Document structure recognition data:
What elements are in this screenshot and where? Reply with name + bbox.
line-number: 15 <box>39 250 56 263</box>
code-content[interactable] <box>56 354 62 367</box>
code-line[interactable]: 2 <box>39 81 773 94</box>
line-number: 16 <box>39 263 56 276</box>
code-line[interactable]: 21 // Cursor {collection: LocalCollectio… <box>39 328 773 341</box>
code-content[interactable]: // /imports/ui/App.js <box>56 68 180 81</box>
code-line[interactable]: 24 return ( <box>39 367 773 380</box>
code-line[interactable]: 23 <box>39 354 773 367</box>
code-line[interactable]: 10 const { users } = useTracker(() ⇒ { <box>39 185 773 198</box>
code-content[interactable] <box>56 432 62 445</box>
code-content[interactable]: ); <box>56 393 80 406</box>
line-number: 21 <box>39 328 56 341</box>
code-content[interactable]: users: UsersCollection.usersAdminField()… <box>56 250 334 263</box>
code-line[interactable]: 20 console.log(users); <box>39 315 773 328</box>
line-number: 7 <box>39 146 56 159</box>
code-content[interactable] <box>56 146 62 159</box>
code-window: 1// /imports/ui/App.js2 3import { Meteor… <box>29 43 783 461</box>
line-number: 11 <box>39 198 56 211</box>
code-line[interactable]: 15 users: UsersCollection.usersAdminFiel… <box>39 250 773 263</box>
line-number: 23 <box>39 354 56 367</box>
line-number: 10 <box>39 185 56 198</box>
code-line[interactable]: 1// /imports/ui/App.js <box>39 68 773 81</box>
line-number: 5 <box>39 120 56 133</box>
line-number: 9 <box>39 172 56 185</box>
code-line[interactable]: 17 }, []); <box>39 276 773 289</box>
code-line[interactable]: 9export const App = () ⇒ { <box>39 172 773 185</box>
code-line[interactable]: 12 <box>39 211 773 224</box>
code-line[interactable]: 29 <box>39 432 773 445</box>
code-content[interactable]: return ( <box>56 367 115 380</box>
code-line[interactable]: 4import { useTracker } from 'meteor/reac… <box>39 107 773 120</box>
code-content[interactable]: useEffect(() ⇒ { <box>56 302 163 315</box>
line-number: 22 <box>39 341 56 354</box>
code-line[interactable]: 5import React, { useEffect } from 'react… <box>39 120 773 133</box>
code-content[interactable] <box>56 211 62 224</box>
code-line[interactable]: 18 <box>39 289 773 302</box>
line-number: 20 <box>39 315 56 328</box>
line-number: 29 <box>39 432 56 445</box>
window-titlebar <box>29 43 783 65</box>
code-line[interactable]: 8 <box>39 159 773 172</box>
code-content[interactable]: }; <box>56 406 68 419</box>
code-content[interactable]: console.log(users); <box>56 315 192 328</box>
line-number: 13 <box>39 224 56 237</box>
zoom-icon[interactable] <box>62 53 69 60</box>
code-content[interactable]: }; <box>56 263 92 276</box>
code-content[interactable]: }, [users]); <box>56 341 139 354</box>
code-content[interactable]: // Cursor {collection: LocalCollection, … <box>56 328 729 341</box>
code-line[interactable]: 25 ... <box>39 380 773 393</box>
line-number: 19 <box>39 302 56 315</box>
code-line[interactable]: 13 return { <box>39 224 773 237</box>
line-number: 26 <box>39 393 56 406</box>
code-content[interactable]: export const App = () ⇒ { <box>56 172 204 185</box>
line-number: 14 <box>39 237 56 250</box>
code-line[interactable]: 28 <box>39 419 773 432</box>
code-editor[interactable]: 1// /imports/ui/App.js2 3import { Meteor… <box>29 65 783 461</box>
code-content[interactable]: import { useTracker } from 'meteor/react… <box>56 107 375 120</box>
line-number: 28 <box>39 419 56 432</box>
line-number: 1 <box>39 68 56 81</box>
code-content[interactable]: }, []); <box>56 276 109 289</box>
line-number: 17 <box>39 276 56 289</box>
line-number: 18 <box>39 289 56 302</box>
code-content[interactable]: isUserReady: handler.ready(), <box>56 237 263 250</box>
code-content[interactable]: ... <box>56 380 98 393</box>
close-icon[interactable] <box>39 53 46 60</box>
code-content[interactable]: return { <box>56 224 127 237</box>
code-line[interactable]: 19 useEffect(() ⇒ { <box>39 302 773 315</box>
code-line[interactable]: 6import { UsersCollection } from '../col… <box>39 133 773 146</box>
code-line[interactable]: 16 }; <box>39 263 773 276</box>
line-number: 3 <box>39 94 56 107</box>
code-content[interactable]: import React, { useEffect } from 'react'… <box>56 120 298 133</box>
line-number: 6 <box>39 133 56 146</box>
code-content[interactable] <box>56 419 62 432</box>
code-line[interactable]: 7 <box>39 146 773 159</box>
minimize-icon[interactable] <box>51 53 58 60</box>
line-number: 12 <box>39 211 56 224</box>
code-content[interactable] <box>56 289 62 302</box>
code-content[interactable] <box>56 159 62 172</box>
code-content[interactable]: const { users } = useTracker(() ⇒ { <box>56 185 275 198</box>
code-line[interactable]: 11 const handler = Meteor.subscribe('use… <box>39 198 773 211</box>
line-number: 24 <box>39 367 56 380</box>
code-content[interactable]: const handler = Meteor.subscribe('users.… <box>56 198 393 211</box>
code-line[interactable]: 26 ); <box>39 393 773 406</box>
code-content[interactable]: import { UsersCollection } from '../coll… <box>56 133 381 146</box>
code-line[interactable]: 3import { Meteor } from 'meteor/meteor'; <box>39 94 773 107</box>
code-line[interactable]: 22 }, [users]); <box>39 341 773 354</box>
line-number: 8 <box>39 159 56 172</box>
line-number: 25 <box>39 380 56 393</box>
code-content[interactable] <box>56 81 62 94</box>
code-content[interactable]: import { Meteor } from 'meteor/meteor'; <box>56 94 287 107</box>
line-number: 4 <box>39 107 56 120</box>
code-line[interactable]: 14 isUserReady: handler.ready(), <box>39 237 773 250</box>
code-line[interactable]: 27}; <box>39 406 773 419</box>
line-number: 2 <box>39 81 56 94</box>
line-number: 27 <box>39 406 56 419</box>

▶ DIRECTIONS
Return the records above in their entirety, exactly as they appear.

▶ WRITTEN REPLY
What elements are in this screenshot and where? Reply with name + bbox.
line-number: 15 <box>39 250 56 263</box>
code-content[interactable] <box>56 354 62 367</box>
code-line[interactable]: 2 <box>39 81 773 94</box>
line-number: 16 <box>39 263 56 276</box>
code-line[interactable]: 21 // Cursor {collection: LocalCollectio… <box>39 328 773 341</box>
code-content[interactable]: // /imports/ui/App.js <box>56 68 180 81</box>
code-line[interactable]: 24 return ( <box>39 367 773 380</box>
code-line[interactable]: 23 <box>39 354 773 367</box>
code-line[interactable]: 10 const { users } = useTracker(() ⇒ { <box>39 185 773 198</box>
code-content[interactable] <box>56 432 62 445</box>
code-content[interactable]: ); <box>56 393 80 406</box>
line-number: 21 <box>39 328 56 341</box>
code-content[interactable]: users: UsersCollection.usersAdminField()… <box>56 250 334 263</box>
code-line[interactable]: 20 console.log(users); <box>39 315 773 328</box>
line-number: 7 <box>39 146 56 159</box>
code-content[interactable] <box>56 146 62 159</box>
code-window: 1// /imports/ui/App.js2 3import { Meteor… <box>29 43 783 461</box>
line-number: 11 <box>39 198 56 211</box>
code-line[interactable]: 15 users: UsersCollection.usersAdminFiel… <box>39 250 773 263</box>
line-number: 23 <box>39 354 56 367</box>
line-number: 10 <box>39 185 56 198</box>
code-line[interactable]: 1// /imports/ui/App.js <box>39 68 773 81</box>
line-number: 5 <box>39 120 56 133</box>
line-number: 9 <box>39 172 56 185</box>
code-line[interactable]: 17 }, []); <box>39 276 773 289</box>
code-line[interactable]: 9export const App = () ⇒ { <box>39 172 773 185</box>
code-line[interactable]: 12 <box>39 211 773 224</box>
code-line[interactable]: 29 <box>39 432 773 445</box>
code-content[interactable]: return ( <box>56 367 115 380</box>
code-line[interactable]: 4import { useTracker } from 'meteor/reac… <box>39 107 773 120</box>
code-content[interactable]: useEffect(() ⇒ { <box>56 302 163 315</box>
line-number: 22 <box>39 341 56 354</box>
code-line[interactable]: 5import React, { useEffect } from 'react… <box>39 120 773 133</box>
code-content[interactable] <box>56 211 62 224</box>
code-line[interactable]: 18 <box>39 289 773 302</box>
line-number: 20 <box>39 315 56 328</box>
line-number: 29 <box>39 432 56 445</box>
window-titlebar <box>29 43 783 65</box>
code-line[interactable]: 8 <box>39 159 773 172</box>
code-content[interactable]: }; <box>56 406 68 419</box>
code-content[interactable]: console.log(users); <box>56 315 192 328</box>
line-number: 13 <box>39 224 56 237</box>
zoom-icon[interactable] <box>62 53 69 60</box>
code-content[interactable]: }; <box>56 263 92 276</box>
code-content[interactable]: }, [users]); <box>56 341 139 354</box>
code-content[interactable]: // Cursor {collection: LocalCollection, … <box>56 328 729 341</box>
code-line[interactable]: 25 ... <box>39 380 773 393</box>
line-number: 19 <box>39 302 56 315</box>
code-line[interactable]: 13 return { <box>39 224 773 237</box>
line-number: 26 <box>39 393 56 406</box>
code-content[interactable]: export const App = () ⇒ { <box>56 172 204 185</box>
line-number: 14 <box>39 237 56 250</box>
code-line[interactable]: 28 <box>39 419 773 432</box>
code-editor[interactable]: 1// /imports/ui/App.js2 3import { Meteor… <box>29 65 783 461</box>
code-content[interactable]: import { useTracker } from 'meteor/react… <box>56 107 375 120</box>
line-number: 28 <box>39 419 56 432</box>
line-number: 1 <box>39 68 56 81</box>
code-content[interactable]: }, []); <box>56 276 109 289</box>
line-number: 17 <box>39 276 56 289</box>
line-number: 18 <box>39 289 56 302</box>
code-content[interactable]: isUserReady: handler.ready(), <box>56 237 263 250</box>
code-content[interactable]: ... <box>56 380 98 393</box>
close-icon[interactable] <box>39 53 46 60</box>
code-content[interactable]: return { <box>56 224 127 237</box>
code-line[interactable]: 19 useEffect(() ⇒ { <box>39 302 773 315</box>
code-line[interactable]: 6import { UsersCollection } from '../col… <box>39 133 773 146</box>
code-line[interactable]: 16 }; <box>39 263 773 276</box>
line-number: 3 <box>39 94 56 107</box>
code-content[interactable]: import React, { useEffect } from 'react'… <box>56 120 298 133</box>
line-number: 6 <box>39 133 56 146</box>
code-content[interactable] <box>56 419 62 432</box>
code-line[interactable]: 7 <box>39 146 773 159</box>
minimize-icon[interactable] <box>51 53 58 60</box>
line-number: 12 <box>39 211 56 224</box>
code-content[interactable] <box>56 289 62 302</box>
code-content[interactable] <box>56 159 62 172</box>
code-content[interactable]: const { users } = useTracker(() ⇒ { <box>56 185 275 198</box>
code-line[interactable]: 11 const handler = Meteor.subscribe('use… <box>39 198 773 211</box>
line-number: 24 <box>39 367 56 380</box>
code-content[interactable]: const handler = Meteor.subscribe('users.… <box>56 198 393 211</box>
code-line[interactable]: 26 ); <box>39 393 773 406</box>
code-content[interactable]: import { UsersCollection } from '../coll… <box>56 133 381 146</box>
code-line[interactable]: 3import { Meteor } from 'meteor/meteor'; <box>39 94 773 107</box>
code-line[interactable]: 22 }, [users]); <box>39 341 773 354</box>
line-number: 8 <box>39 159 56 172</box>
line-number: 25 <box>39 380 56 393</box>
code-content[interactable] <box>56 81 62 94</box>
code-content[interactable]: import { Meteor } from 'meteor/meteor'; <box>56 94 287 107</box>
line-number: 4 <box>39 107 56 120</box>
code-line[interactable]: 14 isUserReady: handler.ready(), <box>39 237 773 250</box>
code-line[interactable]: 27}; <box>39 406 773 419</box>
line-number: 2 <box>39 81 56 94</box>
line-number: 27 <box>39 406 56 419</box>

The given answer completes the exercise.